FUNDAMENTOS
El cáncer representa un factor de peso cada vez mayor en la carga de morbilidad mundial. Según la OMS cada ano se diagnostican 10 millones de nuevos casos y mas de 6 millones de muertes por cáncer. Hace dos anos, estos números eran 6 y 4 millones respectivamente (Tomatis y cols, 1990). Actualmente hay 24.6 millones de personas que padecen cáncer, y se calcula que en 2020 habrá 30 millones, fecha en que el cáncer podría matar alrededor de 10 millones de personas al año. Si la tendencia se mantiene, el numero de casos nuevos que se diagnostican aumentara de 10.9 millones en 2002 a 16 millones en 2020.

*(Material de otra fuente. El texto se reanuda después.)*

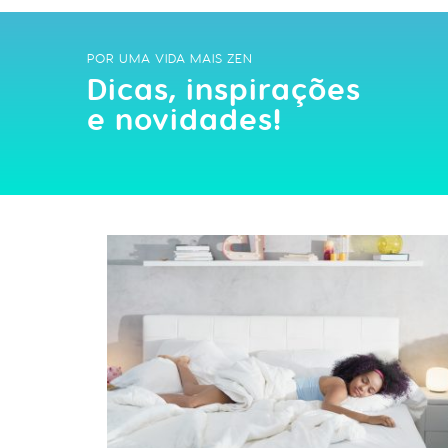
POR UMA VIDA MAIS ZEN
Dicas, inspirações
e novidades!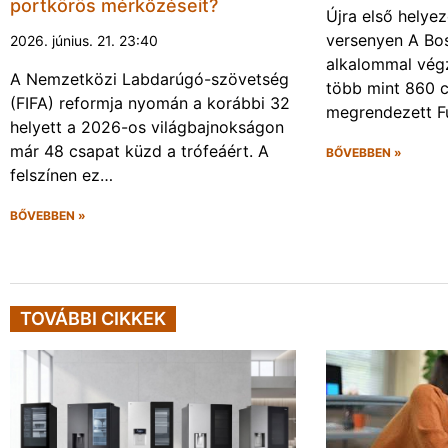
portkörös mérkőzéseit?
Újra első helyez
versenyen A Bos
2026. június. 21. 23:40
alkalommal végz
A Nemzetközi Labdarúgó-szövetség
több mint 860 c
(FIFA) reformja nyomán a korábbi 32
megrendezett F
helyett a 2026-os világbajnokságon
már 48 csapat küzd a trófeáért. A
BŐVEBBEN »
felszínen ez…
BŐVEBBEN »
TOVÁBBI CIKKEK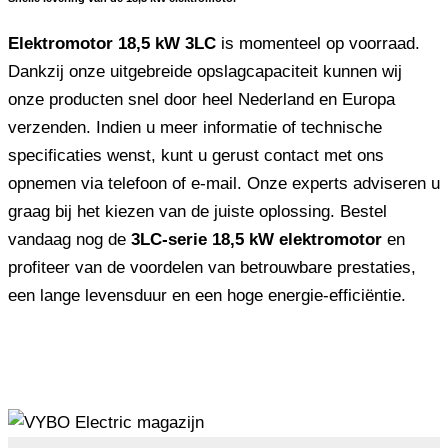
Elektromotor 18,5 kW 3LC
is momenteel op voorraad.
Dankzij onze uitgebreide opslagcapaciteit kunnen wij
onze producten snel door heel Nederland en Europa
verzenden. Indien u meer informatie of technische
specificaties wenst, kunt u gerust contact met ons
opnemen via telefoon of e-mail. Onze experts adviseren u
graag bij het kiezen van de juiste oplossing. Bestel
vandaag nog de
3LC-serie 18,5 kW elektromotor
en
profiteer van de voordelen van betrouwbare prestaties,
een lange levensduur en een hoge energie-efficiëntie.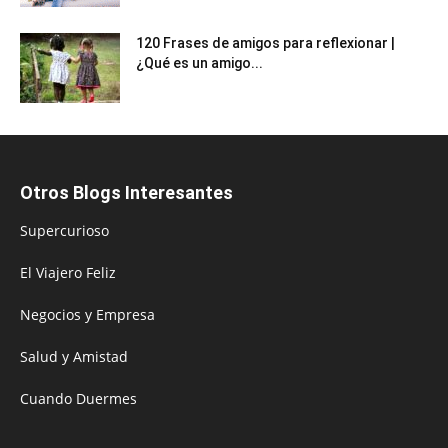
120 Frases de amigos para reflexionar |
¿Qué es un amigo...
Otros Blogs Interesantes
Supercurioso
El Viajero Feliz
Negocios y Empresa
Salud y Amistad
Cuando Duermes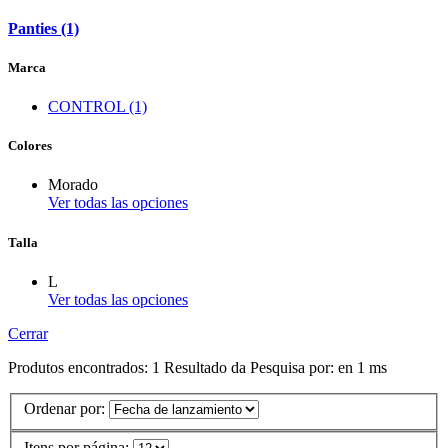
Panties (1)
Marca
CONTROL (1)
Colores
Morado
Ver todas las opciones
Talla
L
Ver todas las opciones
Cerrar
Produtos encontrados:
1
Resultado da Pesquisa por:
en
1 ms
Ordenar por:
Itens por página: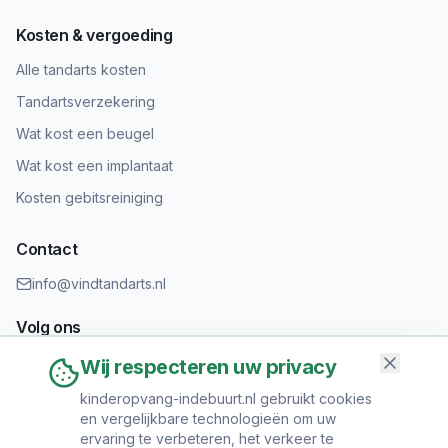
Kosten & vergoeding
Alle tandarts kosten
Tandartsverzekering
Wat kost een beugel
Wat kost een implantaat
Kosten gebitsreiniging
Contact
info@vindtandarts.nl
Volg ons
Wij respecteren uw privacy
kinderopvang-indebuurt.nl gebruikt cookies
en vergelijkbare technologieën om uw
Informatie toevoegen?
ervaring te verbeteren, het verkeer te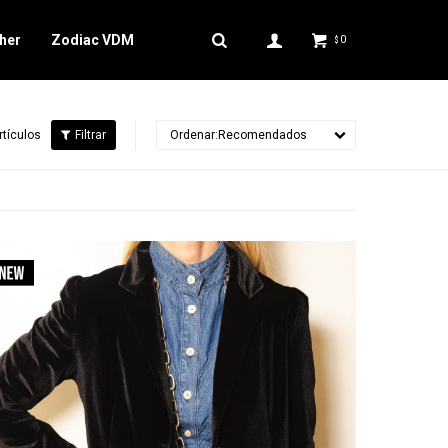
her
Zodiac VDM
0
$
rtículos
Recomendados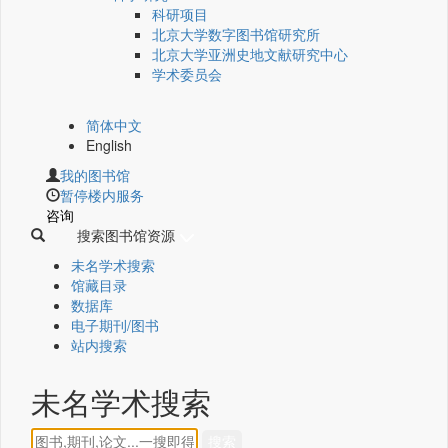
科研项目
北京大学数字图书馆研究所
北京大学亚洲史地文献研究中心
学术委员会
简体中文
English
我的图书馆
暂停楼内服务
咨询
搜索图书馆资源
未名学术搜索
馆藏目录
数据库
电子期刊/图书
站内搜索
未名学术搜索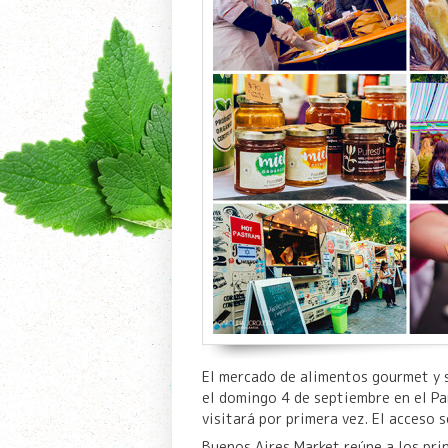
El mercado de alimentos gourmet y s
el domingo 4 de septiembre en el Pa
visitará por primera vez. El acceso s
Buenos Aires Market reúne a los pri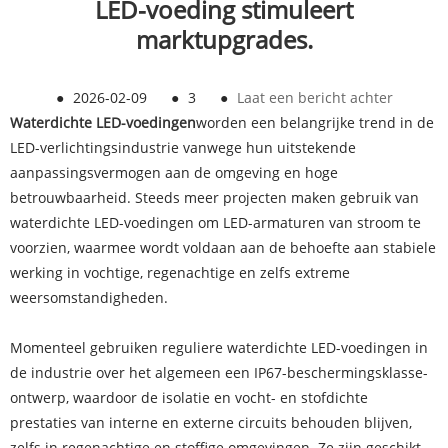
LED-voeding stimuleert
marktupgrades.
●
2026-02-09
●
3
●
Laat een bericht achter
Waterdichte LED-voedingen
worden een belangrijke trend in de
LED-verlichtingsindustrie vanwege hun uitstekende
aanpassingsvermogen aan de omgeving en hoge
betrouwbaarheid. Steeds meer projecten maken gebruik van
waterdichte LED-voedingen om LED-armaturen van stroom te
voorzien, waarmee wordt voldaan aan de behoefte aan stabiele
werking in vochtige, regenachtige en zelfs extreme
weersomstandigheden.
Momenteel gebruiken reguliere waterdichte LED-voedingen in
de industrie over het algemeen een IP67-beschermingsklasse-
ontwerp, waardoor de isolatie en vocht- en stofdichte
prestaties van interne en externe circuits behouden blijven,
zelfs in regenachtige en stoffige omgevingen. Ze zijn geschikt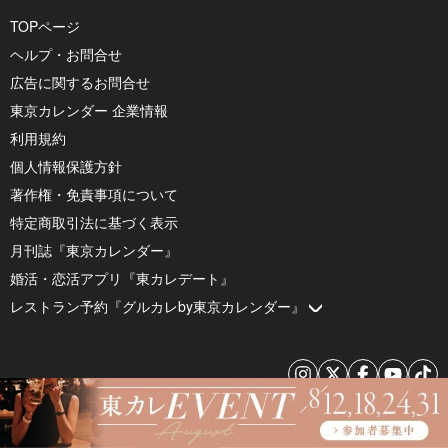
TOPページ
ヘルプ・お問合せ
広告に関するお問合せ
東京カレンダー 企業情報
利用規約
個人情報保護方針
著作権・免責事項について
特定商取引法に基づく表示
月刊誌『東京カレンダー』
婚活・恋活アプリ『東カレデート』
レストラン予約『グルカレby東京カレンダー』
© 2026 by Tokyo Calendar, Inc.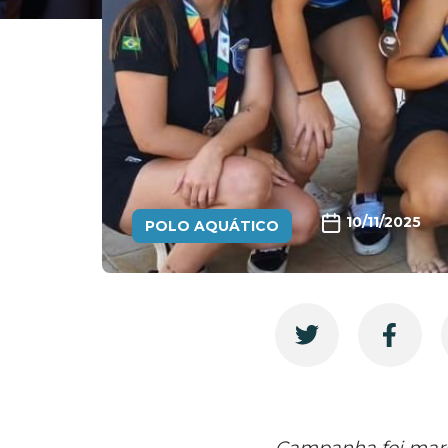
10/11/2025
POLO AQUÁTICO
Campanha foi marca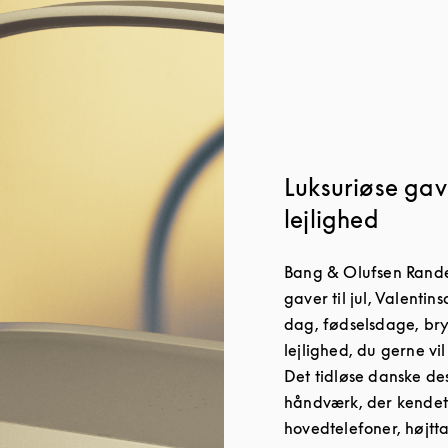
Luksuriøse gave
lejlighed
Bang & Olufsen Rande
gaver til jul, Valenti
dag, fødselsdage, br
lejlighed, du gerne vi
Det tidløse danske d
håndværk, der kendet
hovedtelefoner, højtt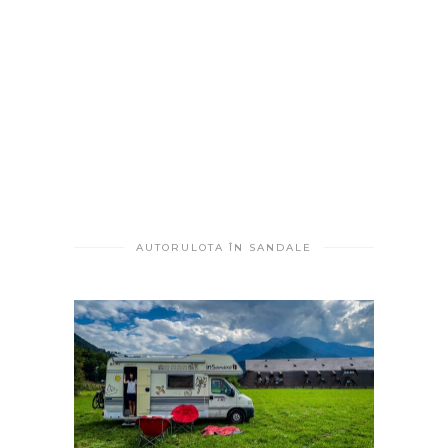
AUTORULOTA ÎN SANDALE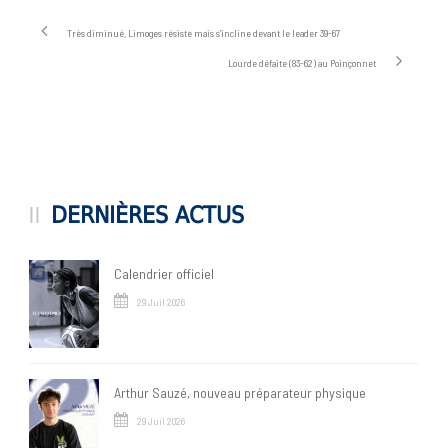
Très diminué, Limoges résiste mais s’incline devant le leader 39-67
Lourde défaite (83-62) au Poinçonnet
DERNIÈRES ACTUS
Calendrier officiel
29 Juil 2026
Arthur Sauzé, nouveau préparateur physique
29 Juil 2026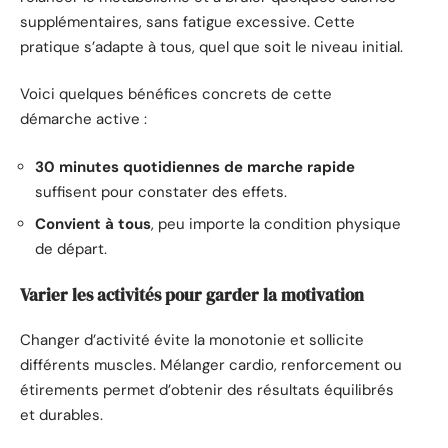
supplémentaires, sans fatigue excessive. Cette
pratique s’adapte à tous, quel que soit le niveau initial.
Voici quelques bénéfices concrets de cette
démarche active :
30 minutes quotidiennes de marche rapide
suffisent pour constater des effets.
Convient à tous
, peu importe la condition physique
de départ.
Varier les activités pour garder la motivation
Changer d’activité évite la monotonie et sollicite
différents muscles. Mélanger cardio, renforcement ou
étirements permet d’obtenir des résultats équilibrés
et durables.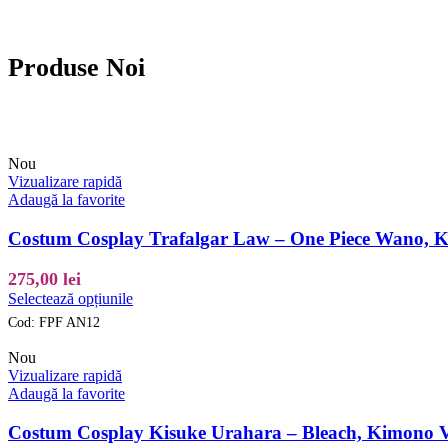
Produse Noi
Nou
Vizualizare rapidă
Adaugă la favorite
Costum Cosplay Trafalgar Law – One Piece Wano, K
275,00
lei
Acest
Selectează opțiunile
produs
Cod:
FPF AN12
are
mai
Nou
multe
Vizualizare rapidă
variații.
Adaugă la favorite
Opțiunile
pot
Costum Cosplay Kisuke Urahara – Bleach, Kimono Ve
fi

De los 10 millones de casos nuevos cada ano, 4.7 millones están en los países mas desarrollados, y cerca de 5.5 millones en los menos desarrollados, circunstancia que desvirtúa la imagen que hasta hace poco se tenia, acerca de que el cáncer era una patología prevalente en el desarrollo, ante el hecho concreto de que mas de la mitad del total se encuentra en los países mas pobres. Si bien es cierto que en los países desarrollados es la segunda causa de muerte, hay cada vez mas evidencia epidemiológica que puntualiza la emergencia de una tendencia similar en los países en desarrollo o aquellos “en transición” como los de medianos ingresos de Sudamérica y Asia.
Actualmente, es la causa del 12% de las muertes en todo el mundo, y se calcula que en el termino de 20 anos el numero se incrementara de 6 millones a 10 millones.
Según la OMS , hay 4 razones principales para el incremento de la mortalidad por cáncer:
disminución de muertes por enfermedad cardiovascular en países desarrollados
envejecimiento de las poblaciones; el cáncer es mas frecuente a mayor edad
aumento del consumo de tabaco en décadas recientes
cambios en la dieta, con incremento de la obesidad y disminución de la actividad física.
En los países desarrollados el cáncer representa aproximadamente el 20% de las muertes. Las infecciones y los problemas perinatales ocupan solo el 7% de la mortalidad total y están en disminución. En estos países, entre las mayores causas de muerte, el cáncer es una de las muy pocas cuya proporción está significativamente en aumento. En los países en desarrollo, representa el 10% de las muertes pero la incidencia esta creciendo. A medida que aumenta la expectativa de vida, la incidencia de enfermedades infecciosas disminuye y el cáncer toma cada vez mayor importancia.
Idealmente, el cuadro que describe la tendencia de una enfermedad debe realizarse a partir de datos de incidencia, es decir el numero de casos nuevos por unidad de población (usualmente 100.000 habitantes) por unidad de tiempo (usualmente un año). Estos datos solo pueden obtenerse a partir de registros de cáncer, muchos de los cuales son relativamente recientes. Por otro lado, se pueden utilizar los datos de mortalidad para analizar patrones geográficos y cambios temporales de la enfermedad, pero solo representan una incidencia indirecta, ya que no solo reflejan la incidencia sino también fallas de tratamiento y detección temprana.
Finalmente, e independientemente del pronostico, el diagnostico de cáncer se percibe como un evento que amenaza la vida, y aproximadamente un tercio de los pacientes experimentan distintos rangos clínicos de ansiedad o depresión. Sorprendentemente, la severidad de la enfermedad, el pronostico o el tipo de tratamiento no parecen tener mayor impacto en el ajuste psicológico. El cáncer también impacta de la misma manera, si no mas, a la familia y los amigos, provocando disminución de los ingresos, aislamiento social, tensiones familiares y efectos adversos en la vida cotidiana. Por ultimo, los miembros del equipo de salud no dejan de pagar un costo al ver a sus pacientes sufrir y morir sin posibilidad de hacer por ellos todo lo que quisieran.